### [Problem requirements]
State how many lines of the records include the word "mais"; the reply is that number alone.

-------- Task inputs --------

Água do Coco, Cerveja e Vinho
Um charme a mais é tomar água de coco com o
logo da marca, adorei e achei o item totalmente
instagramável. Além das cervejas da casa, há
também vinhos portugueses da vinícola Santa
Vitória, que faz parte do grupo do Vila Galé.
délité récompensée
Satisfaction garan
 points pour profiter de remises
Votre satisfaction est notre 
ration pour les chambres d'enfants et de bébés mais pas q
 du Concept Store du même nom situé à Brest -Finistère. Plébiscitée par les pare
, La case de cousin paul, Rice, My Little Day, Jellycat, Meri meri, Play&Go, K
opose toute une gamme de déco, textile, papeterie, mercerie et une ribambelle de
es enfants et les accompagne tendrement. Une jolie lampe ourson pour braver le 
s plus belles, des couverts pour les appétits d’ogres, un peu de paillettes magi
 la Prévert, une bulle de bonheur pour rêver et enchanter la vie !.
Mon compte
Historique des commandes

--------
-------- Task inputs --------

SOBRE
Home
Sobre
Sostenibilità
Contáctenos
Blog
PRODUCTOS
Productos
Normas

--------

### [Written answer]
2